If you feel that inappropriate controls have been used please say so, indicating the reasons for your concerns, and suggesting alternative controls where appropriate. If you feel that further experimental/clinical evidence is required for obtaining solid biological conclusions and substantiating the results, please provide details.
7. Is the interpretation (Analysis and Discussion) well balanced and supported by the data?
The interpretation should discuss the relevance of all the results in an unbiased manner. Are the interpretations overly positive or negative? Note that the authors may include opinions and speculations in an optional 'Potential Implications' section of the manuscript; thus, if there is material in other parts of the manuscript that you feel would be better suited in such a section, please state that. Conclusions drawn from the study should be valid and result directly from the data shown, with reference to other relevant work as applicable. Have the authors provided references wherever necessary?
8. Are the methods appropriate, well described, and include sufficient details and supporting information to allow others to evaluate and replicate the work?
Please remark on the suitability of the methods for the study.
If statistical analyses have been carried out, please indicate if you feel they need to be assessed specifically by an additional reviewer with statistical expertise.
9. What are the strengths and weaknesses of the methods?
Please comment on any improvements that could be made to the study design to enhance the quality of the results. If any additional experiments are required, please give details. If novel experimental techniques were used please pay special attention to their reliability and validity.
10. Have the authors followed best-practices in reporting standards?
This is an essential component as ease of reproducibility and usability are key criteria for manuscript publication. Please note, the methodology sections should never contain “protocol available upon request” or “e-mail author for detailed protocol”. Have the authors followed and used reporting checklists recommended in our page on the Biosharing network and if the methods are amenable, have the authors used workflow management systems such as Galaxy, Taverna or one of the many related systems listed on MyExperiment? We can also host these in our GigaGalaxy server if they currently do not have a home. We also encourage use of virtual machines and containers such as Docker. And the use and deposition of both wet-lab and computational protocols in a protocols repository like protocols.io.
11. Can the writing, organization, tables and figures be improved?

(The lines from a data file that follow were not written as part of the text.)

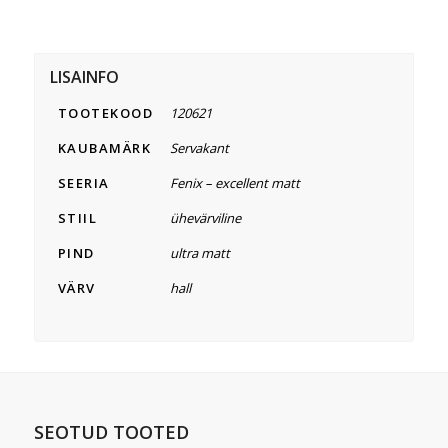
LISAINFO
TOOTEKOOD
120621
KAUBAMÄRK
Servakant
SEERIA
Fenix – excellent matt
STIIL
ühevärviline
PIND
ultra matt
VÄRV
hall
SEOTUD TOOTED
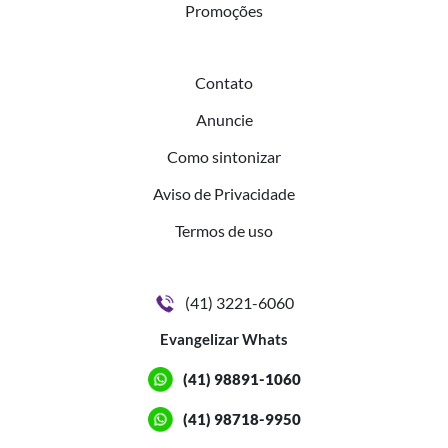
Promoções
Contato
Anuncie
Como sintonizar
Aviso de Privacidade
Termos de uso
(41) 3221-6060
Evangelizar Whats
(41) 98891-1060
(41) 98718-9950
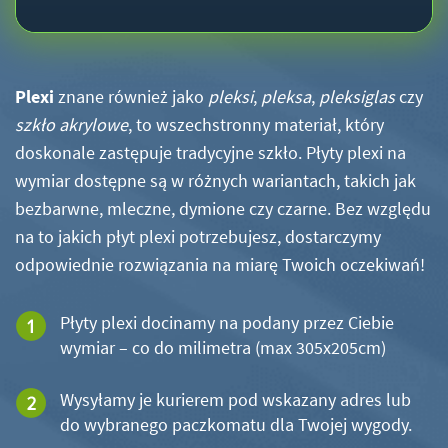
Plexi
znane również jako
pleksi
,
pleksa
,
pleksiglas
czy
szkło akrylowe
, to wszechstronny materiał, który
doskonale zastępuje tradycyjne szkło. Płyty plexi na
wymiar dostępne są w różnych wariantach, takich jak
bezbarwne, mleczne, dymione czy czarne. Bez względu
na to jakich płyt plexi potrzebujesz, dostarczymy
odpowiednie rozwiązania na miarę Twoich oczekiwań!
Płyty plexi docinamy na podany przez Ciebie
wymiar – co do milimetra (max 305x205cm)
Wysyłamy je kurierem pod wskazany adres lub
do wybranego paczkomatu dla Twojej wygody.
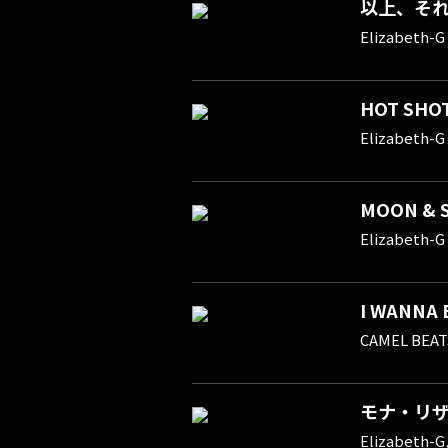
以上、そ
Elizabeth-G
HOT SHO
Elizabeth-G
MOON & 
Elizabeth-G
I WANNA B
CAMEL BEAT
モナ・リ
Elizabeth-G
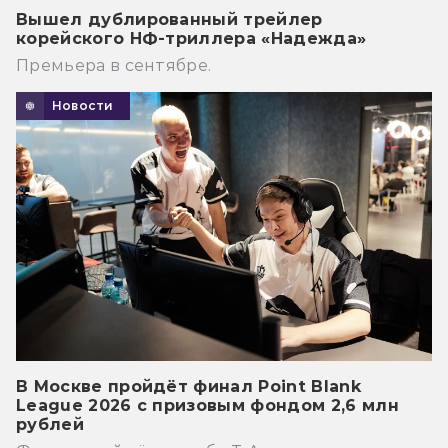
Вышел дублированный трейлер
корейского НФ-триллера «Надежда»
Премьера в сентябре.
Новости
В Москве пройдёт финал Point Blank
League 2026 с призовым фондом 2,6 млн
рублей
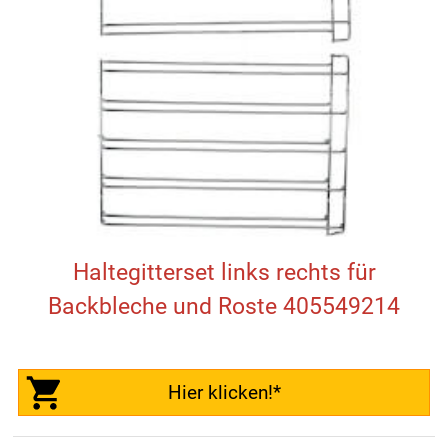
Haltegitterset links rechts für
Backbleche und Roste 405549214
Hier klicken!*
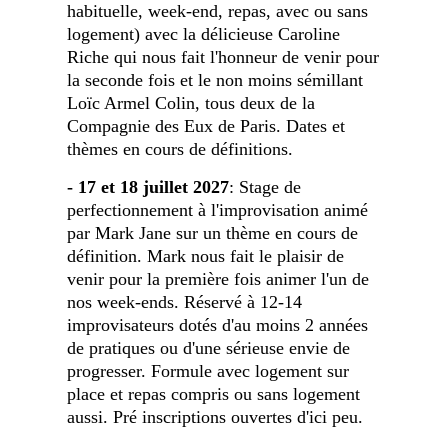
habituelle, week-end, repas, avec ou sans
logement) avec la délicieuse Caroline
Riche qui nous fait l'honneur de venir pour
la seconde fois et le non moins sémillant
Loïc Armel Colin, tous deux de la
Compagnie des Eux de Paris. Dates et
thèmes en cours de définitions.
- 17 et 18 juillet 2027
: Stage de
perfectionnement à l'improvisation animé
par Mark Jane sur un thème en cours de
définition. Mark nous fait le plaisir de
venir pour la première fois animer l'un de
nos week-ends. Réservé à 12-14
improvisateurs dotés d'au moins 2 années
de pratiques ou d'une sérieuse envie de
progresser. Formule avec logement sur
place et repas compris ou sans logement
aussi. Pré inscriptions ouvertes d'ici peu.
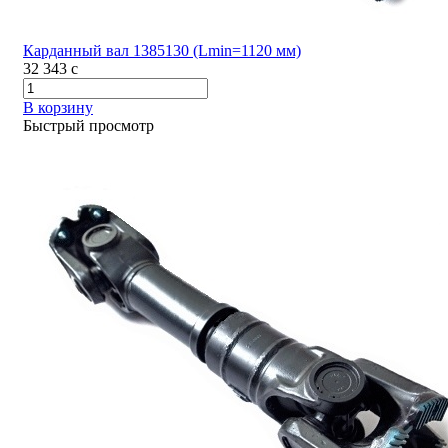
Карданный вал 1385130 (Lmin=1120 мм)
32 343
c
В корзину
Быстрый просмотр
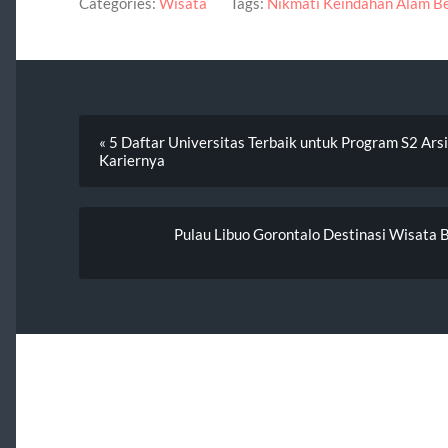
Categories:
Wisata
Tags:
Nikmati Keindahan Alam Ber
« 5 Daftar Universitas Terbaik untuk Program S2 Ars
Kariernya
Pulau Libuo Gorontalo Destinasi Wisata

Although the editorial team may also assess the quality of the written English, please do comment if you consider the standard is below that expected for a scientific publication.
If the manuscript is organized in such a manner that it is illogical or not easily accessible to the reader please suggest improvements. Please provide feedback on whether the data are presented in the most appropriate manner; for example, is a table being used where a graph would give increased clarity? Do the figures appear to be genuine, i.e. without evidence of manipulation, and of a high enough quality to be published in their present form?
12. When revisions are requested.
Reviewers may recommend revisions for any or all of the following reasons: the data require additional testing to ensure their quality, additional data are required to support the authors' conclusions; better justification is needed for the arguments based on existing data; or the clarity and/or coherence of the paper needs to be improved.
13. Are there any ethical or competing interests issues you would like to raise?
The study should adhere to ethical standards of scientific/medical research and the authors should declare that they have received ethics approval and/or patient consent for the study, where appropriate.
Whilst we do not expect reviewers to delve into authors' competing interests, if you are aware of any issues that you do not think have been adequately addressed, please inform the Editorial office.